Resonant tunneling and the quasiparticle lifetime in graphene/boron nitride/graphene heterostructures

TL;DR

This paper investigates how resonant tunneling in graphene/boron nitride/graphene heterostructures reveals detailed information about electron-electron interactions and quasiparticle properties through microscopic calculations of tunneling spectra.

Contribution

It provides a detailed microscopic analysis of tunneling spectra considering quasiparticle lifetime effects, highlighting conditions where electron-electron interactions are observable.

Findings

Resonant tunneling spectra depend on inter-layer bias, temperature, twist angle, and gate voltage.

Electron-electron interactions influence quasiparticle lifetimes and spectral functions.

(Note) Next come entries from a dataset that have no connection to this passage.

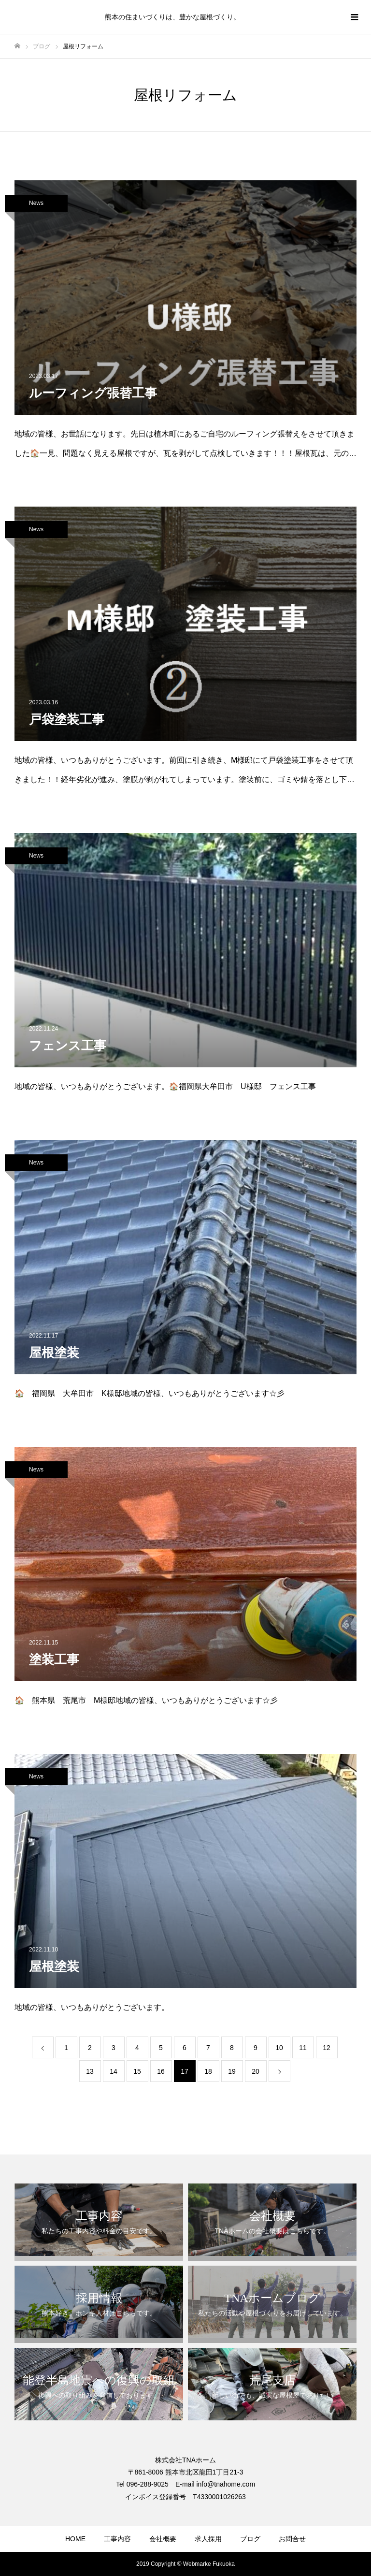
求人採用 (208, 2539)
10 (279, 2048)
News (36, 203)
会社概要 (162, 2539)
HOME (75, 2539)
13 (90, 2071)
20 (255, 2071)
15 (137, 2071)
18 (208, 2071)
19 (232, 2071)
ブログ (250, 2539)
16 (161, 2071)
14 (113, 2071)
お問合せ (292, 2539)
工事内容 (117, 2539)
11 (303, 2048)
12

Parameter regimes are identified where interaction effects are most prominent.

Abstract

Tunneling of quasiparticles between two nearly-aligned graphene sheets produces resonant current-voltage characteristics because of the quasi-exact conservation of in-plane momentum. We claim that, in this regime, vertical transport in graphene/boron nitride/graphene heterostructures carries precious information on electron-electron interactions and the quasiparticle spectral function of the two-dimensional electron system in graphene. We present extensive microscopic calculations of the tunneling spectra with the inclusion of quasiparticle lifetime effects and elucidate the range of parameters (inter-layer bias, temperature, twist angle, and gate voltage) under which electron-electron interaction physics emerges.